A l’inverse, certaines retenues peuvent contribuer à pérenniser les écoulements aval en période estivale. Paradoxalement, une telle situation peut constituer un impact écologique négatif pour des cours d’eau naturellement intermittents dont la faune et la flore étaient initialement adaptées aux périodes d’assec30. Les retenues gérées pour le soutien d’étiage sont généralement considérées comme bénéfiques pour le fonctionnement écologique des cours d’eau dans la mesure où elles atténuent la sévérité des étiages31 dans les zones où les prélèvements peuvent être importants à cette période. Cette vision mérite néanmoins d’être très sensiblement nuancée. En effet ce mode de gestion tend à inverser le cycle hydrologique naturel (avec un stockage dans la retenue en hiver et une restitution, effaçant l’étiage naturel en été) et à écrêter les évènements extrêmes17 (cf. C.I.2). La réduction ou la disparition des crues et débordements qui en résultent se révèle préjudiciable au fonctionnement écologique du cours d’eau, par exemple pour sa forêt alluviale. Par ailleurs, ce mode de gestion conduit à un phénomène de « désynchronisation » entre l’hydrologie du cours d’eau et la phénologie des organismes, potentiellement néfaste à la plupart des espèces.
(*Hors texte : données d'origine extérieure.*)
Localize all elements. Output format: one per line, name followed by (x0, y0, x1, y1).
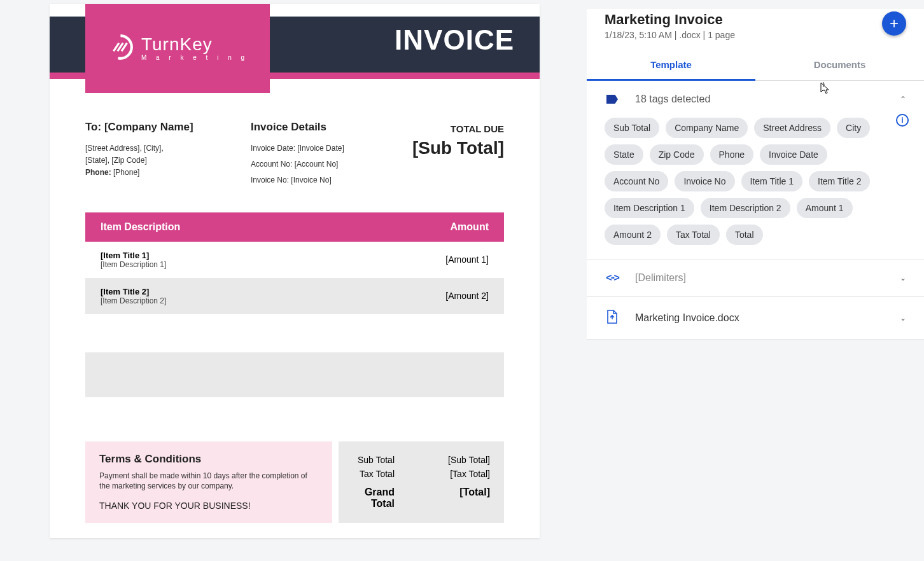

Influence de l’évolution des transferts solides. Les retenues, plus particulièrement celles implantées sur le réseau hydrographique modifient les flux sédimentaires. Pour les sédiments grossiers issus de l’amont, elles constituent en effet un piège conduisant à un déficit de fourniture sédimentaire en aval et potentiellement à un pavage des cours d’eau et à des phénomènes d’érosion en aval de retenues (cf. C.II6.b). Les sédiments constituent un compartiment essentiel pour les activités biologiques (habitat pour de nombreux invertébrés, lieu de ponte pour les poissons lithophiles, substrat pour l’enracinement des végétaux…), la perturbation des processus sédimentaires engendrée par une retenue est donc susceptible d’entrainer des conséquences très importantes pour les organismes vivants.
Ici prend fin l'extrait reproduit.